# @package __global__
defaults:
  - _self_

lm_model: transformer_hier_lm_tts

codebooks_pattern_long:
  modeling: delay
  delay:
    flatten_first: 0
    empty_initial: 0

transformer_lm_hier_long:
  dim: 512
  num_heads: 8
  num_layers: 8
  hidden_scale: 4
  n_q: 8
  card: 1024
  dropout: 0.
  emb_lr: null
  activation: gelu
  norm_first: false        # use pre-norm instead of post-norm
  bias_ff: true            # use bias for the feedforward
  bias_attn: true          # use bias for the attention
  bias_proj: true          # use bias for the output projections
  past_context: null
  causal: true
  custom: false                 # use custom MHA implementation
  memory_efficient: false       # use flash attention
  attention_as_float32: false   # use float32 for the attention part,
                                # recommended at the moment when memory_efficient is True.
  layer_scale: null
  positional_embedding: sin     # positional embedding strategy (sin, rope, or sin_rope).

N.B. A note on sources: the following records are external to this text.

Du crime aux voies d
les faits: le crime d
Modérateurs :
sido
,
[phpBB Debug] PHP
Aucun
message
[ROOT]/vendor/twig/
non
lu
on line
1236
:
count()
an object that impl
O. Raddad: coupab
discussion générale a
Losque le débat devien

  xpos: false                   # apply xpos decay (rope only).
  sep_pos: true                # separate positional embeddings for text and audio.
  checkpointing: none      # layer checkpointing method, can be none, torch, xformers_default.

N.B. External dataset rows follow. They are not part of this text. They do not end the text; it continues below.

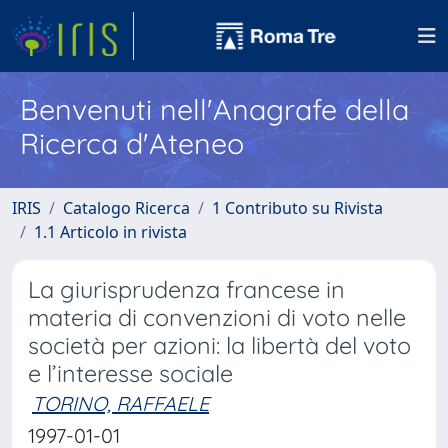
Benvenuti nell'Anagrafe della
Ricerca d'Ateneo
IRIS
Catalogo Ricerca
1 Contributo su Rivista
1.1 Articolo in rivista
La giurisprudenza francese in
materia di convenzioni di voto nelle
società per azioni: la libertà del voto
e l’interesse sociale
TORINO, RAFFAELE
1997-01-01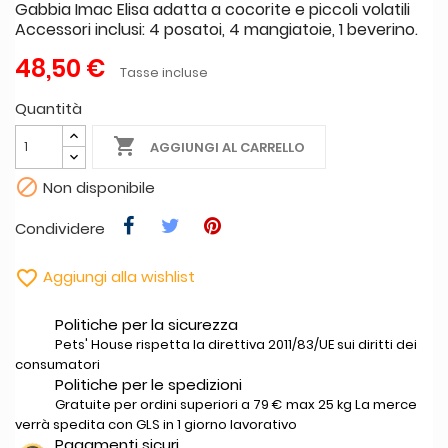
Gabbia Imac Elisa adatta a cocorite e piccoli volatili
Accessori inclusi: 4 posatoi, 4 mangiatoie, 1 beverino.
48,50 €
Tasse incluse
Quantità

AGGIUNGI AL CARRELLO

Non disponibile
Condividere

Aggiungi alla wishlist
Politiche per la sicurezza
Pets' House rispetta la direttiva 2011/83/UE sui diritti dei
consumatori
Politiche per le spedizioni
Gratuite per ordini superiori a 79 € max 25 kg La merce
verrà spedita con GLS in 1 giorno lavorativo
Pagamenti sicuri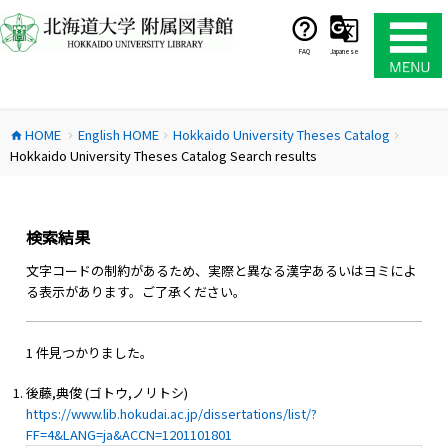
コ
ン
テ
FAQ
Japanese
ン
ツ
へ
HOME
English HOME
Hokkaido University Theses Catalog
ス
home
chevron_right
chevron_right
chevron_right
Hokkaido University Theses Catalog Search results
キ
ッ
プ
検索結果
文字コードの制約があるため、実際と異なる漢字あるいはヨミによ
る表示があります。ご了承ください。
1 件見つかりました。
後藤,典俊 (ゴトウ,ノリトシ)
https://www.lib.hokudai.ac.jp/dissertations/list/?
FF=4&LANG=ja&ACCN=1201101801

                           # torch is the slowest but uses the least memory,
                           # xformers_default is somewhere in between.
  weight_init: null     # weight initialization (null, gaussian or uniform)
  depthwise_init: null  # perform depthwise initialization (null, current, global)
  zero_bias_init: false # initialize bias to zero if bias in linears and
                        # if a weight_init method is used.
  norm: layer_norm             # normalization method to use in transformer.
  cross_attention: false
  qk_layer_norm: false
  qk_layer_norm_cross: false
  attention_dropout: null
  kv_repeat: 1